An Israeli government appointed panel has recommended a “windfall tax” on natural resources including potash and other raw materials from the Dead Sea. The panel issued its interim report May 18. The 42 percent surtax on excess profits would be levied on net profits above an 11 percent return on investment. Israel Chemicals Ltd. would be the hardest hit by the recommendations.
The committee also called for a uniform 5 percent royalty level. This would replace royalties on natural resources that currently range from 2-10 percent. The committee was appointed last year by Finance Minister Yair Lapid to reassess the tax regime on natural resources excluding oil and gas. The proposals would cost ICL an estimated $120 million in additional taxes annually. ICL shares fell on May 18 by 2 percent following the issuing of the interim report and shares of Israel Corp., the holding company which owns a majority stake in ICL, were down by 3 percent.

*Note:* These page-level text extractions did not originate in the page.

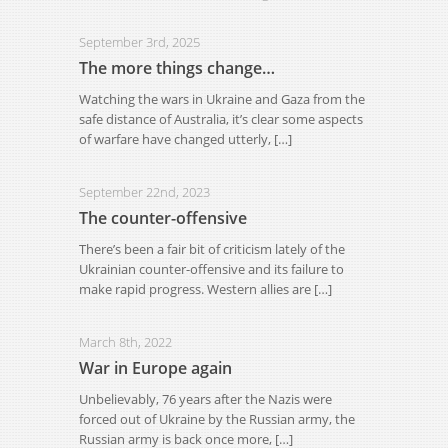
September 3rd, 2025
The more things change…
Watching the wars in Ukraine and Gaza from the
safe distance of Australia, it’s clear some aspects
of warfare have changed utterly, […]
September 22nd, 2023
The counter-offensive
There’s been a fair bit of criticism lately of the
Ukrainian counter-offensive and its failure to
make rapid progress. Western allies are […]
March 8th, 2022
War in Europe again
Unbelievably, 76 years after the Nazis were
forced out of Ukraine by the Russian army, the
Russian army is back once more, […]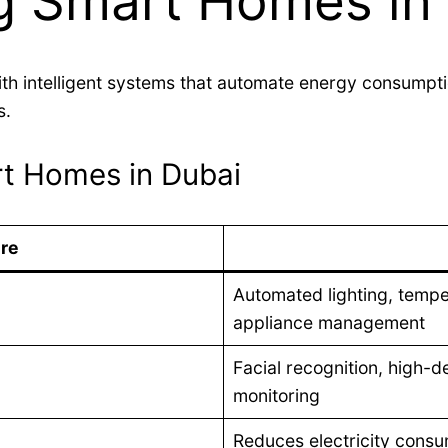
g Smart Homes in
th intelligent systems that automate energy consumpti
s.
t Homes in Dubai
re
Automated lighting, temper
appliance management
Facial recognition, high-d
monitoring
Reduces electricity consum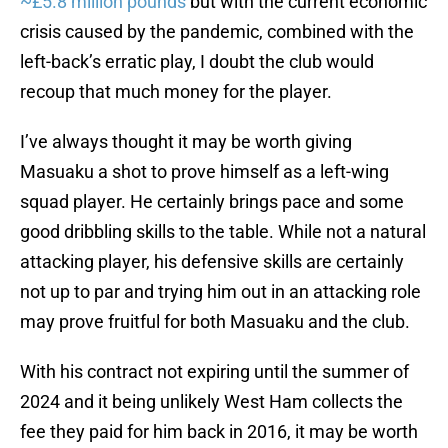
~£5.8 million pounds
but with the current economic
crisis caused by the pandemic, combined with the
left-back’s erratic play, I doubt the club would
recoup that much money for the player.
I’ve always thought it may be worth giving
Masuaku a shot to prove himself as a left-wing
squad player. He certainly brings pace and some
good dribbling skills to the table. While not a natural
attacking player, his defensive skills are certainly
not up to par and trying him out in an attacking role
may prove fruitful for both Masuaku and the club.
With his contract not expiring until the summer of
2024 and it being unlikely West Ham collects the
fee they paid for him back in 2016, it may be worth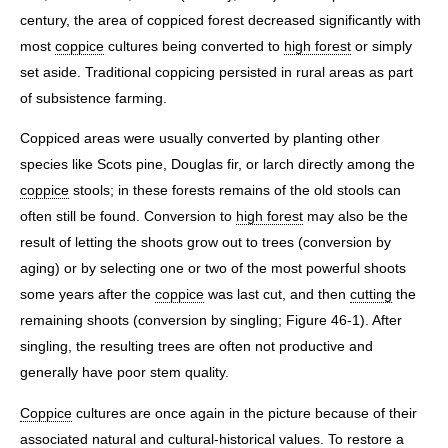
century, the area of coppiced forest decreased significantly with
most
coppice
cultures being converted to
high forest
or simply
set aside. Traditional coppicing persisted in rural areas as part
of subsistence farming.
Coppiced areas were usually converted by planting other
species like Scots pine, Douglas fir, or larch directly among the
coppice
stools; in these forests remains of the old stools can
often still be found. Conversion to
high forest
may also be the
result of letting the shoots grow out to trees (conversion by
aging) or by selecting one or two of the most powerful shoots
some years after the
coppice
was last cut, and then
cutting
the
remaining shoots (conversion by singling; Figure 46-1). After
singling, the resulting trees are often not productive and
generally have poor stem quality.
Coppice
cultures are once again in the picture because of their
associated natural and cultural-historical values. To restore a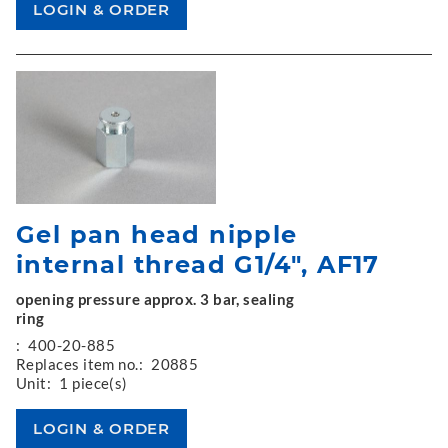
Gel pan head nipple
internal thread G1/4", AF17
opening pressure approx. 3 bar, sealing
ring
:
400-20-885
Replaces item no.:
20885
Unit:
1 piece(s)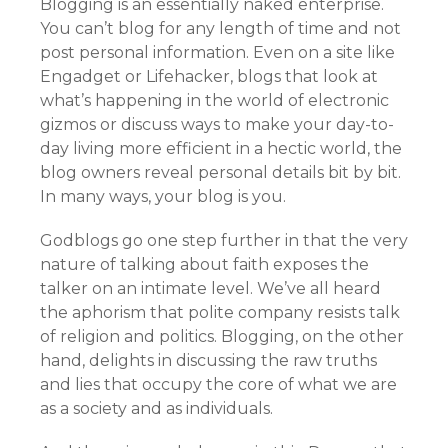
Blogging is an essentially naked enterprise.
You can’t blog for any length of time and not
post personal information. Even on a site like
Engadget or Lifehacker, blogs that look at
what’s happening in the world of electronic
gizmos or discuss ways to make your day-to-
day living more efficient in a hectic world, the
blog owners reveal personal details bit by bit.
In many ways, your blog is you.
Godblogs go one step further in that the very
nature of talking about faith exposes the
talker on an intimate level. We’ve all heard
the aphorism that polite company resists talk
of religion and politics. Blogging, on the other
hand, delights in discussing the raw truths
and lies that occupy the core of what we are
as a society and as individuals.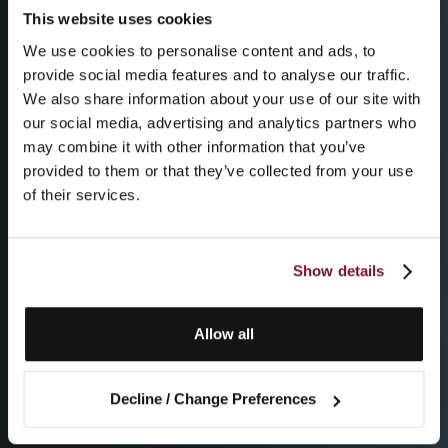
This website uses cookies
We use cookies to personalise content and ads, to
provide social media features and to analyse our traffic.
We also share information about your use of our site with
our social media, advertising and analytics partners who
may combine it with other information that you’ve
provided to them or that they’ve collected from your use
of their services.
Show details
Allow all
Decline / Change Preferences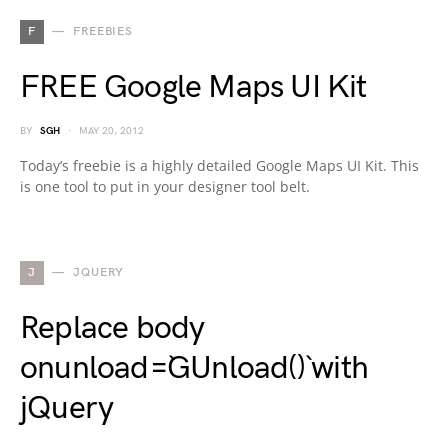
F
FREEBIES
FREE Google Maps UI Kit
BY
SGH
MAY 20, 2012
Today’s freebie is a highly detailed Google Maps UI Kit. This
is one tool to put in your designer tool belt.
J
JQUERY
Replace body
onunload=`GUnload()` with
jQuery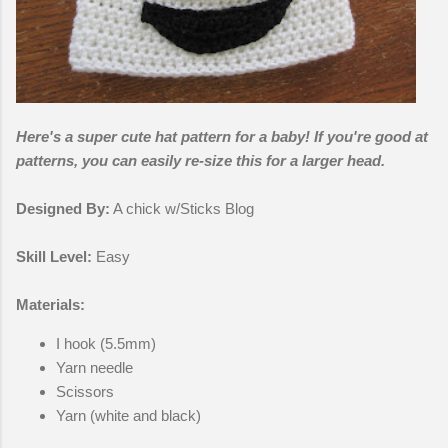
Here's a super cute hat pattern for a baby! If you're good at
patterns, you can easily re-size this for a larger head.
Designed By:
A chick w/Sticks Blog
Skill Level:
Easy
Materials:
I hook (5.5mm)
Yarn needle
Scissors
Yarn (white and black)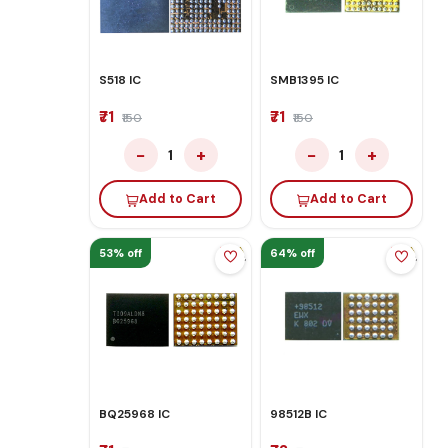
S518 IC
SMB1395 IC
₹71
₹71
₹150
₹150
−
+
−
+
1
1
Add to Cart
Add to Cart
53% off
64% off
BQ25968 IC
98512B IC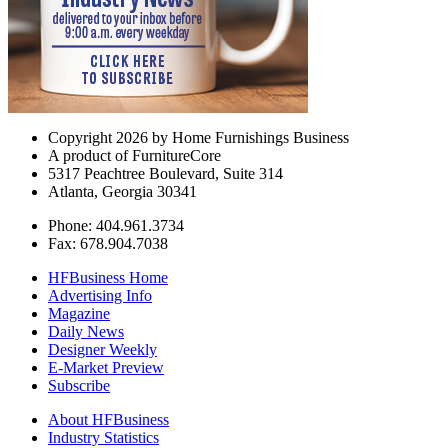
Copyright 2026 by Home Furnishings Business
A product of FurnitureCore
5317 Peachtree Boulevard, Suite 314
Atlanta, Georgia 30341
Phone: 404.961.3734
Fax: 678.904.7038
HFBusiness Home
Advertising Info
Magazine
Daily News
Designer Weekly
E-Market Preview
Subscribe
About HFBusiness
Industry Statistics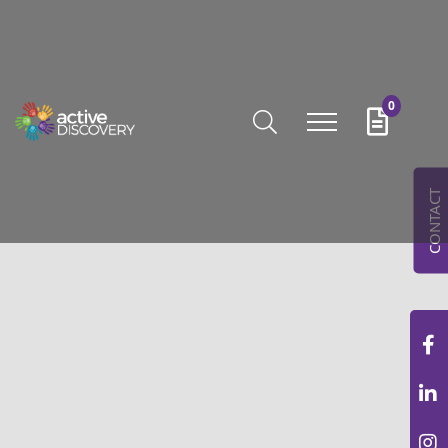
0
CONTACT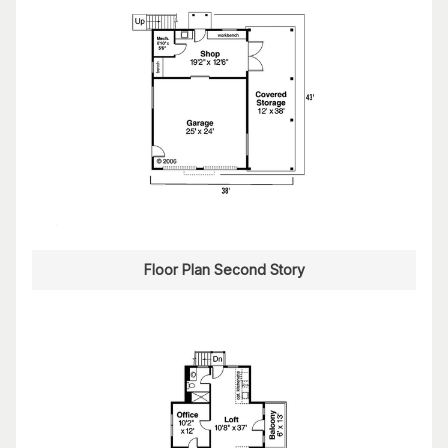
Floor Plan Second Story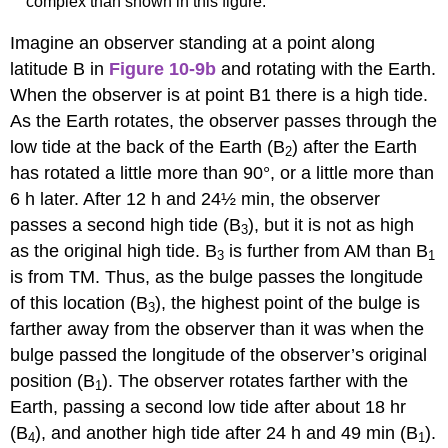
complex than shown in this figure.
Imagine an observer standing at a point along
latitude B in
Figure 10-9b
and rotating with the Earth.
When the observer is at point B1 there is a high tide.
As the Earth rotates, the observer passes through the
low tide at the back of the Earth (B
) after the Earth
2
has rotated a little more than 90°, or a little more than
6 h later. After 12 h and 24½ min, the observer
passes a second high tide (B
), but it is not as high
3
as the original high tide. B
is further from AM than B
3
1
is from TM. Thus, as the bulge passes the longitude
of this location (B
), the highest point of the bulge is
3
farther away from the observer than it was when the
bulge passed the longitude of the observer’s original
position (B
). The observer rotates farther with the
1
Earth, passing a second low tide after about 18 hr
(B
), and another high tide after 24 h and 49 min (B
).
4
1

The interim report recommended that the new tax regime come into effect in 2017, and not when the legislative process is concluded by the Knesset. The report said this could give ICL time to adjust to the proposed changes. A final committee report is due out in a few months and this will be followed by government approval and then passage of a law by the Knesset.
In response to the recommendations ICL said it was freezing all planned investments in Israel totaling over $1 billion until the issue of increasing taxes on the company is resolved. ICL also said that the impact of the interim recommendations if implemented would be disastrous and lead the company to reduce its operations in Israel and lay off workers.